Nuclear RSK1 Induces Pro-inflammatory Activation of Macrophages through STAT1 Phosphorylation at Ser727

Objective: Maladaptive inflammatory responses involve macrophage activation by pro-inflammatory cytokines such as IFN-γ. Proteins that undergo nuclear translocation may regulate these processes. Approach and Results: To explore novel key regulators of macrophage activation, we performed quantitative proteomics to monitor protein translocation to the nuclei of human primary macrophages elicited with IFN-γ for 0, 10, 20, 30, or 60 min. Bioinformatics identified RSK1, a ribosomal protein kinase, as one of the candidates. We found that IFN-γ stimulation promotes RSK1 phosphorylation at Ser380. STAT1 is a key mediator of IFN-γ-triggered cellular responses.
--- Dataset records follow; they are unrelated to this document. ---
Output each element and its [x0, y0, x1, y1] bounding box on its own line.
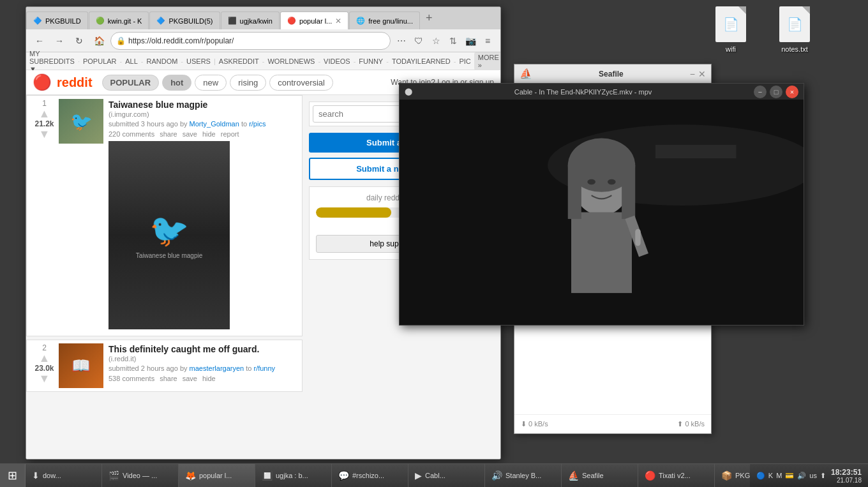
bluetooth-icon[interactable]: 🔵 — [756, 472, 765, 480]
seafile-app-icon: ⛵ — [568, 470, 579, 481]
back-button[interactable]: ← — [31, 33, 48, 49]
nav-askreddit[interactable]: ASKREDDIT — [219, 57, 259, 65]
tab-pkgbuild2[interactable]: 🔷 PKGBUILD(5) — [149, 11, 220, 29]
vote-column: 1 ▲ 21.2k ▼ — [30, 99, 59, 333]
taskbar: ⊞ ⬇ dow... 🎬 Video — ... 🦊 popular l... … — [0, 463, 868, 487]
home-button[interactable]: 🏠 — [91, 33, 107, 49]
refresh-button[interactable]: ↻ — [71, 33, 87, 49]
card-icon[interactable]: 💳 — [785, 472, 794, 480]
tab-close-icon[interactable]: ✕ — [335, 17, 341, 26]
post-author[interactable]: Morty_Goldman — [190, 120, 239, 128]
upvote-button[interactable]: ▲ — [39, 108, 50, 119]
kb-icon[interactable]: K — [768, 472, 773, 479]
share-button[interactable]: share — [160, 375, 177, 382]
shield-icon[interactable]: 🛡 — [411, 33, 426, 49]
new-tab-button[interactable]: + — [421, 11, 438, 25]
save-button[interactable]: save — [183, 130, 197, 138]
seafile-minimize-button[interactable]: − — [690, 69, 695, 79]
taskbar-app-pkgbuild[interactable]: 📦 PKGBUIL... — [715, 464, 750, 487]
volume-icon[interactable]: 🔊 — [797, 472, 806, 480]
nav-todayilearned[interactable]: TODAYILEARNED — [392, 57, 451, 65]
taskbar-app-rschizo[interactable]: 💬 #rschizo... — [332, 464, 408, 487]
mpv-titlebar: ⬤ Cable - In The End-NkPKlIYZycE.mkv - m… — [400, 84, 804, 100]
comments-link[interactable]: 220 comments — [108, 130, 154, 138]
taskbar-app-downloads[interactable]: ⬇ dow... — [26, 464, 102, 487]
taskbar-app-tixati[interactable]: 🔴 Tixati v2... — [638, 464, 715, 487]
app-label: dow... — [43, 472, 61, 479]
tab-ugjka[interactable]: ⬛ ugjka/kwin — [221, 11, 280, 29]
tab-freegnu[interactable]: 🌐 free gnu/linu... — [349, 11, 420, 29]
tab-pkgbuild1[interactable]: 🔷 PKGBUILD — [26, 11, 88, 29]
clock-time: 18:23:51 — [831, 468, 862, 477]
hide-button[interactable]: hide — [202, 375, 216, 382]
mpv-minimize-button[interactable]: − — [754, 86, 767, 98]
post-actions: 538 comments share save hide — [108, 375, 299, 382]
nav-worldnews[interactable]: WORLDNEWS — [267, 57, 315, 65]
post-subreddit[interactable]: r/pics — [249, 120, 266, 128]
network-icon: ⬆ — [820, 472, 826, 480]
hide-button[interactable]: hide — [202, 130, 216, 138]
upvote-button[interactable]: ▲ — [39, 352, 50, 364]
downvote-button[interactable]: ▼ — [39, 128, 50, 140]
notes-icon[interactable]: 📄 notes.txt — [772, 6, 817, 53]
screenshot-icon[interactable]: 📷 — [463, 33, 478, 49]
mpv-title: Cable - In The End-NkPKlIYZycE.mkv - mpv — [412, 88, 754, 96]
taskbar-app-stanley[interactable]: 🔊 Stanley B... — [485, 464, 562, 487]
nav-videos[interactable]: VIDEOS — [324, 57, 350, 65]
table-row: 1 ▲ 21.2k ▼ 🐦 Taiwanese blue magpie (i.i… — [26, 95, 303, 336]
filter-hot[interactable]: hot — [162, 75, 191, 91]
share-button[interactable]: share — [160, 130, 177, 138]
post-thumbnail: 📖 — [59, 343, 103, 388]
address-bar[interactable]: 🔒 https://old.reddit.com/r/popular/ — [110, 32, 391, 50]
lang-label: us — [809, 472, 817, 479]
mpv-video-area[interactable] — [400, 100, 804, 325]
nav-pic[interactable]: PIC — [459, 57, 470, 65]
post-title[interactable]: Taiwanese blue magpie — [108, 99, 299, 110]
app-label: popular l... — [199, 472, 232, 479]
downloads-icon: ⬇ — [32, 470, 40, 481]
nav-mysubreddits[interactable]: MY SUBREDDITS ▼ — [29, 50, 75, 73]
reddit-logo: 🔴 — [33, 73, 52, 91]
nav-all[interactable]: ALL — [125, 57, 138, 65]
wifi-icon[interactable]: 📄 wifi — [708, 6, 753, 53]
taskbar-app-cable[interactable]: ▶ Cabl... — [408, 464, 485, 487]
post-title[interactable]: This definitely caught me off guard. — [108, 343, 299, 355]
taskbar-app-video[interactable]: 🎬 Video — ... — [102, 464, 179, 487]
nav-more-button[interactable]: MORE » — [474, 52, 501, 70]
filter-controversial[interactable]: controversial — [269, 75, 333, 91]
filter-new[interactable]: new — [195, 75, 227, 91]
taskbar-app-popular[interactable]: 🦊 popular l... — [179, 464, 255, 487]
seafile-title: Seafile — [599, 70, 624, 79]
post-subreddit[interactable]: r/funny — [253, 364, 275, 372]
comments-link[interactable]: 538 comments — [108, 375, 154, 382]
monero-icon[interactable]: M — [776, 472, 782, 479]
nav-random[interactable]: RANDOM — [146, 57, 177, 65]
more-icon[interactable]: ≡ — [480, 33, 495, 49]
sync-icon[interactable]: ⇅ — [445, 33, 461, 49]
nav-funny[interactable]: FUNNY — [359, 57, 383, 65]
taskbar-app-ugjka[interactable]: 🔲 ugjka : b... — [255, 464, 332, 487]
tab-kwin[interactable]: 🟢 kwin.git - K — [89, 11, 149, 29]
start-button[interactable]: ⊞ — [0, 464, 26, 488]
taskbar-app-seafile[interactable]: ⛵ Seafile — [562, 464, 638, 487]
app-label: Stanley B... — [505, 472, 541, 479]
mpv-maximize-button[interactable]: □ — [770, 86, 782, 98]
mpv-close-button[interactable]: × — [786, 86, 798, 98]
terminal-icon: 🔲 — [262, 470, 273, 481]
post-author[interactable]: maesterlargaryen — [190, 364, 244, 372]
filter-rising[interactable]: rising — [230, 75, 266, 91]
save-button[interactable]: save — [183, 375, 197, 382]
forward-button[interactable]: → — [51, 33, 68, 49]
nav-users[interactable]: USERS — [186, 57, 211, 65]
downvote-button[interactable]: ▼ — [39, 373, 50, 384]
nav-popular[interactable]: POPULAR — [83, 57, 117, 65]
bookmarks-icon[interactable]: ⋯ — [394, 33, 409, 49]
seafile-icon: ⛵ — [520, 68, 532, 80]
report-button[interactable]: report — [221, 130, 239, 138]
tab-popular[interactable]: 🔴 popular l... ✕ — [280, 11, 348, 29]
seafile-close-button[interactable]: ✕ — [698, 69, 706, 79]
seafile-titlebar: ⛵ Seafile − ✕ — [514, 64, 711, 84]
star-icon[interactable]: ☆ — [428, 33, 444, 49]
filter-popular[interactable]: POPULAR — [102, 75, 160, 91]
tab-label: kwin.git - K — [108, 17, 142, 25]
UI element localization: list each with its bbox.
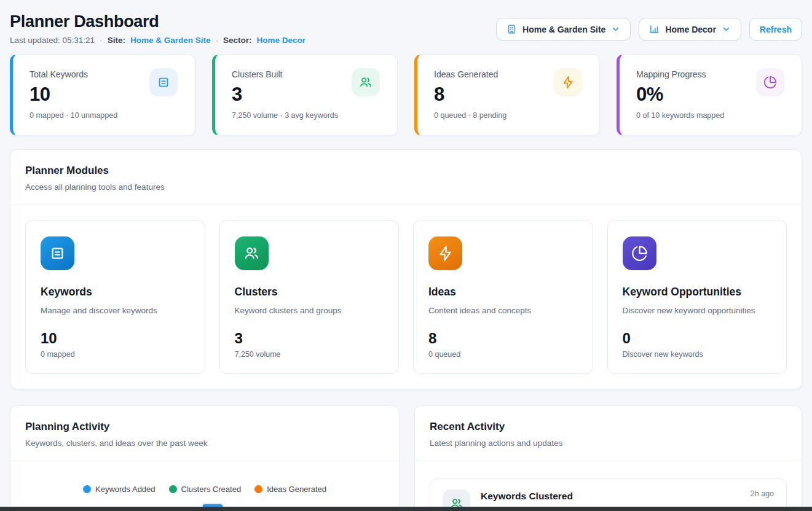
planner-dashboard-page: Planner Dashboard Last updated: 05:31:21… [0, 0, 812, 511]
module-title: Keywords [41, 286, 190, 298]
note-icon [41, 236, 74, 270]
pie-chart-icon [623, 236, 656, 270]
legend-item-ideas-generated[interactable]: Ideas Generated [254, 485, 326, 494]
bottom-row: Planning Activity Keywords, clusters, an… [10, 405, 802, 511]
legend-dot-icon [169, 485, 177, 493]
refresh-button[interactable]: Refresh [749, 18, 802, 41]
recent-activity-subtitle: Latest planning actions and updates [430, 439, 787, 448]
building-icon [507, 24, 517, 34]
site-selector-dropdown[interactable]: Home & Garden Site [496, 18, 631, 41]
modules-panel-header: Planner Modules Access all planning tool… [10, 150, 802, 205]
module-subtext: 0 mapped [41, 350, 190, 359]
module-subtext: Discover new keywords [623, 350, 772, 359]
page-title: Planner Dashboard [10, 12, 305, 31]
recent-activity-header: Recent Activity Latest planning actions … [415, 406, 802, 461]
recent-activity-title: Recent Activity [430, 421, 787, 433]
module-card-keywords[interactable]: Keywords Manage and discover keywords 10… [25, 220, 205, 374]
header-meta: Last updated: 05:31:21 · Site: Home & Ga… [10, 36, 305, 45]
planning-activity-panel: Planning Activity Keywords, clusters, an… [10, 405, 400, 511]
stat-card-total-keywords: Total Keywords 10 0 mapped · 10 unmapped [10, 54, 195, 136]
module-subtext: 0 queued [428, 350, 578, 359]
site-link[interactable]: Home & Garden Site [130, 36, 211, 45]
chevron-down-icon [611, 25, 620, 34]
last-updated-text: Last updated: 05:31:21 [10, 36, 95, 45]
site-selector-label: Home & Garden Site [522, 25, 605, 34]
module-description: Keyword clusters and groups [235, 306, 384, 315]
meta-separator: · [215, 36, 218, 45]
planning-activity-subtitle: Keywords, clusters, and ideas over the p… [25, 439, 384, 448]
modules-subtitle: Access all planning tools and features [25, 182, 787, 192]
header-left: Planner Dashboard Last updated: 05:31:21… [10, 12, 305, 45]
module-title: Ideas [428, 286, 578, 298]
module-stat: 8 [428, 330, 578, 347]
activity-item-timestamp: 2h ago [751, 490, 774, 498]
bar-chart-icon [649, 24, 660, 34]
stat-card-clusters-built: Clusters Built 3 7,250 volume · 3 avg ke… [212, 54, 398, 136]
module-title: Clusters [235, 286, 384, 298]
taskbar-edge [0, 507, 812, 511]
site-label: Site: [108, 36, 125, 45]
note-icon [149, 68, 178, 96]
legend-item-keywords-added[interactable]: Keywords Added [83, 485, 156, 494]
stats-row: Total Keywords 10 0 mapped · 10 unmapped… [10, 54, 802, 136]
module-description: Content ideas and concepts [428, 306, 578, 315]
module-stat: 10 [41, 330, 190, 347]
recent-activity-panel: Recent Activity Latest planning actions … [414, 405, 802, 511]
modules-title: Planner Modules [25, 165, 787, 177]
meta-separator: · [100, 36, 103, 45]
legend-item-clusters-created[interactable]: Clusters Created [169, 485, 242, 494]
users-icon [352, 68, 380, 96]
module-stat: 3 [235, 330, 384, 347]
activity-chart-area: Keywords Added Clusters Created Ideas Ge… [10, 461, 399, 511]
legend-label: Ideas Generated [267, 485, 326, 494]
sector-label: Sector: [223, 36, 252, 45]
activity-item-title: Keywords Clustered [481, 491, 573, 502]
module-stat: 0 [623, 330, 772, 347]
sector-selector-label: Home Decor [665, 25, 715, 34]
chart-legend: Keywords Added Clusters Created Ideas Ge… [25, 485, 384, 494]
stat-card-mapping-progress: Mapping Progress 0% 0 of 10 keywords map… [617, 54, 802, 136]
module-title: Keyword Opportunities [623, 286, 772, 298]
stat-subtext: 0 of 10 keywords mapped [636, 111, 787, 120]
legend-label: Keywords Added [95, 485, 156, 494]
module-description: Discover new keyword opportunities [623, 306, 772, 315]
legend-label: Clusters Created [181, 485, 242, 494]
sector-selector-dropdown[interactable]: Home Decor [639, 18, 741, 41]
header-actions: Home & Garden Site Home Decor Refresh [496, 18, 802, 41]
stat-subtext: 0 mapped · 10 unmapped [30, 111, 180, 120]
module-subtext: 7,250 volume [235, 350, 384, 359]
recent-activity-list: Keywords Clustered 2h ago 3 new clusters… [415, 461, 802, 511]
legend-dot-icon [254, 485, 262, 493]
stat-card-ideas-generated: Ideas Generated 8 0 queued · 8 pending [414, 54, 600, 136]
module-description: Manage and discover keywords [41, 306, 190, 315]
users-icon [235, 236, 269, 270]
legend-dot-icon [83, 485, 91, 493]
stat-subtext: 7,250 volume · 3 avg keywords [232, 111, 382, 120]
planning-activity-header: Planning Activity Keywords, clusters, an… [10, 406, 399, 461]
chevron-down-icon [722, 25, 731, 34]
module-card-clusters[interactable]: Clusters Keyword clusters and groups 3 7… [219, 220, 400, 374]
planning-activity-title: Planning Activity [25, 421, 384, 433]
planner-modules-panel: Planner Modules Access all planning tool… [10, 149, 802, 389]
lightning-icon [554, 68, 582, 96]
sector-link[interactable]: Home Decor [256, 36, 305, 45]
stat-subtext: 0 queued · 8 pending [434, 111, 585, 120]
module-card-keyword-opportunities[interactable]: Keyword Opportunities Discover new keywo… [607, 220, 787, 374]
page-header: Planner Dashboard Last updated: 05:31:21… [10, 0, 802, 45]
module-card-ideas[interactable]: Ideas Content ideas and concepts 8 0 que… [413, 220, 593, 374]
modules-grid: Keywords Manage and discover keywords 10… [10, 205, 802, 389]
pie-chart-icon [756, 68, 784, 96]
lightning-icon [428, 236, 462, 270]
Mass spectrometry identified RSK1-mediated phosphorylation sites within STAT1, including Ser727. siRNA silencing of RSK1 attenuated STAT1 phosphorylation in IFN-γ-stimulated macrophages. In concert with these results, RSK1 silencing hindered IFN-γ-induced secretion of pro-inflammatory chemokines in human primary macrophages, such as CCL2/MCP-1, CCL7/MCP-3, and CCL8/MCP-2. Conclusion: We discovered that RSK1 nuclear translocation triggers STAT1 phosphorylation, resulting in pro-inflammatory activation of macrophages (Figure), a novel role for a ribosomal protein-associated kinase in nuclear signaling and inflammation.